Насколько Маша сама верила своим словам — это разговор отдельный, и к теме беседы отношения совершенно не имеющий.
Змей мгновенно
— Любовь существует, царевна, — сухо обронил он. — Ради любви люди совершают безумства, терпят любые муки и идут на смерть.
Тут уже Маша не удержалась:
— Уж не влюблены ли вы, советник?
Змей прищурился. Голубые глаза стали цвета грозового неба:
— Хочешь быть моим врагом, царевна? — в голосе проскользнули свистящие нотки.
Маша уставилась на него. Столь резкой смены темы разговора она не ожидала.
— Почему?!
— На "вы" врагов лишь кличут.
Маша открыла рот, собираясь возразить, что это от уважения, и никаких врагов не подразумевается, но в голове вдруг всплыло былинное "Ой, ты гой еси…" и упоминаемое в каком-то учебнике "Иду на вы"…
Кощеева невеста сглотнула комок, застрявший в горле, и тихо выдохнула:
— Я не хочу видеть тебя своим врагом, советник.
Вертикальные, змеиные зрачки медленно сокращались, приобретая круглую форму.
— Я рад, что в этом наши желания сходны, царевна, — склонил голову мужчина.
А Маше почему-то на миг показалось, что на нее повеяло запахом гниения…
Женщина озадаченно оглянулась, не увидела ничего такого, и решила тему разговора поменять — благо, амбре уже пропало:
— А… Это не опасно?
По губам советника скользнула пошленькая ухмылка:
— Сходиться желаниями?..
Маша аж поперхнулась:
— Нет! Что Змей Горыныч рядом с Мировым древом живет! Он же огнедышащий.
Мужчина на миг прикрыл глаза:
— Это не сраго, царевна.
Орлова непонимающе нахмурилась, и Змей попытался объяснить:
— Не страшно это, говорю, царевна. Мировое древо ни одна стихия не возьмет. Ни вода, ни пламя…
К счастью, здесь не только по старо-славянски, но и вполне себе по-русски разговаривать умели.

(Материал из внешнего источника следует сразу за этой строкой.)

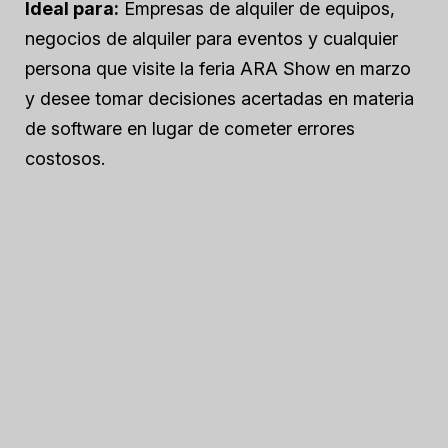
Ideal para:
Empresas de alquiler de equipos,
negocios de alquiler para eventos y cualquier
persona que visite la feria ARA Show en marzo
y desee tomar decisiones acertadas en materia
de software en lugar de cometer errores
costosos.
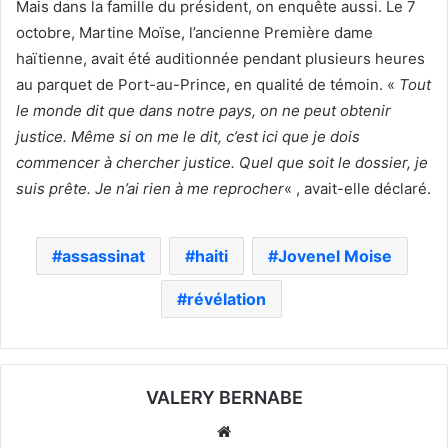
Mais dans la famille du président, on enquête aussi. Le 7
octobre, Martine Moïse, l’ancienne Première dame
haïtienne, avait été auditionnée pendant plusieurs heures
au parquet de Port-au-Prince, en qualité de témoin. «
Tout
le monde dit que dans notre pays, on ne peut obtenir
justice. Même si on me le dit, c’est ici que je dois
commencer à chercher justice. Quel que soit le dossier, je
suis prête. Je n’ai rien à me reprocher
« , avait-elle déclaré.
assassinat
haiti
Jovenel Moise
révélation
VALERY BERNABE
Website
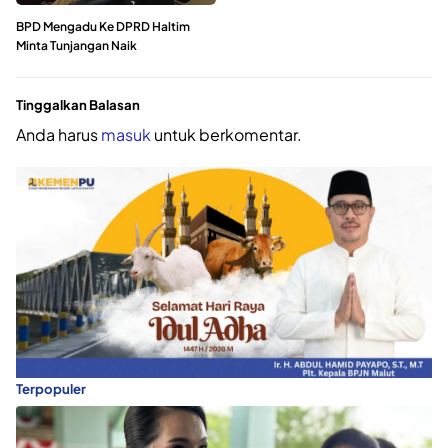
BPD Mengadu Ke DPRD Haltim
Minta Tunjangan Naik
Tinggalkan Balasan
Anda harus
masuk
untuk berkomentar.
Terpopuler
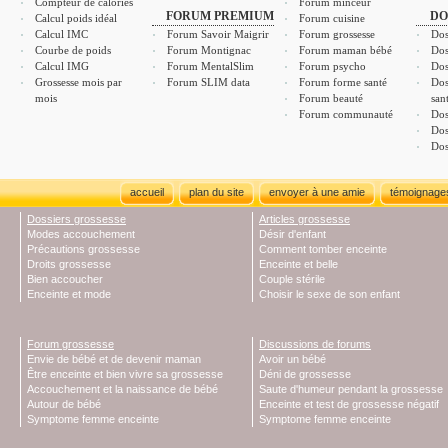
Compteur de calories
Forum minceur
FORUM PREMIUM
DO
Calcul poids idéal
Forum cuisine
Calcul IMC
Forum Savoir Maigrir
Forum grossesse
Dos
Courbe de poids
Forum Montignac
Forum maman bébé
Dos
Calcul IMG
Forum MentalSlim
Forum psycho
Dos
Grossesse mois par
Forum SLIM data
Forum forme santé
Dos
mois
Forum beauté
san
Forum communauté
Dos
Dos
Dos
accueil
plan du site
envoyer à une amie
témoignage
Dossiers grossesse
Articles grossesse
Modes accouchement
Désir d'enfant
Précautions grossesse
Comment tomber enceinte
Droits grossesse
Enceinte et belle
Bien accoucher
Couple stérile
Enceinte et mode
Choisir le sexe de son enfant
Forum grossesse
Discussions de forums
Envie de bébé et de devenir maman
Avoir un bébé
Être enceinte et bien vivre sa grossesse
Déni de grossesse
Accouchement et la naissance de bébé
Saute d'humeur pendant la grossesse
Autour de bébé
Enceinte et test de grossesse négatif
Symptome femme enceinte
Symptome femme enceinte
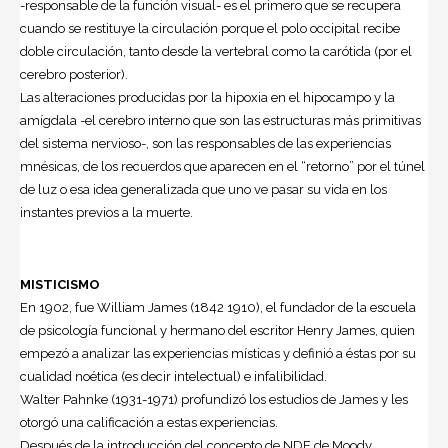
-responsable de la función visual- es el primero que se recupera
cuando se restituye la circulación porque el polo occipital recibe
doble circulación, tanto desde la vertebral como la carótida (por el
cerebro posterior).
Las alteraciones producidas por la hipoxia en el hipocampo y la
amígdala -el cerebro interno que son las estructuras más primitivas
del sistema nervioso-, son las responsables de las experiencias
mnésicas, de los recuerdos que aparecen en el “retorno” por el túnel
de luz o esa idea generalizada que uno ve pasar su vida en los
instantes previos a la muerte.
MISTICISMO
En 1902, fue William James (1842 1910), el fundador de la escuela
de psicología funcional y hermano del escritor Henry James, quien
empezó a analizar las experiencias místicas y definió a éstas por su
cualidad noética (es decir intelectual) e infalibilidad.
Walter Pahnke (1931-1971) profundizó los estudios de James y les
otorgó una calificación a estas experiencias.
Después de la introducción del concepto de NDE de Moody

Вылезшие из земли корни Мирового древа переплетались высоко над головой, образовывая проходы, через которые не то, что всадник на коне мог проехать — даже Змей Горыныч пройти. Тот, ничтоже сумняшеся, топал сзади, обжигая горячим дыханием спину — как только мятель тлеть не начал?.. Ко всему прочему, еще и пугливый конь косил назад глазом, норовил оглянуться, нервно фыркал… Хоть шоры надевай!
Наконец, Кощей не выдержал, заставил жеребца сдвинуться вбок:
— Проходи, хранитель. Я за тобой поеду.
— А если конь на хвост наступит? — громыхнул сзади голос.
Скакун нервно всхрапнул, замотал головой
— Я прослежу, чтоб этого не было, — кисло откликнулся царь. Сейчас ему больше всего хотелось как можно скорей разобраться с делами и получить хотя бы пару часов отдыха. А ведь после визита к Мировому древу еще и в Ночной храм надо будет заехать, посмотреть, что там с священным конем…
Главное только не забыть.
Мимо Кощея медленно проплыли три огромных змеиных головы на длинных шеях, следом двинулось мощное тело, покрытое зеленой чешуей — каждая размером с блюдо. Хвост прополз быстро — Кощей только-только успел успокоить занервничавшего коня и пустил его шагом за хранителем Мирового древа.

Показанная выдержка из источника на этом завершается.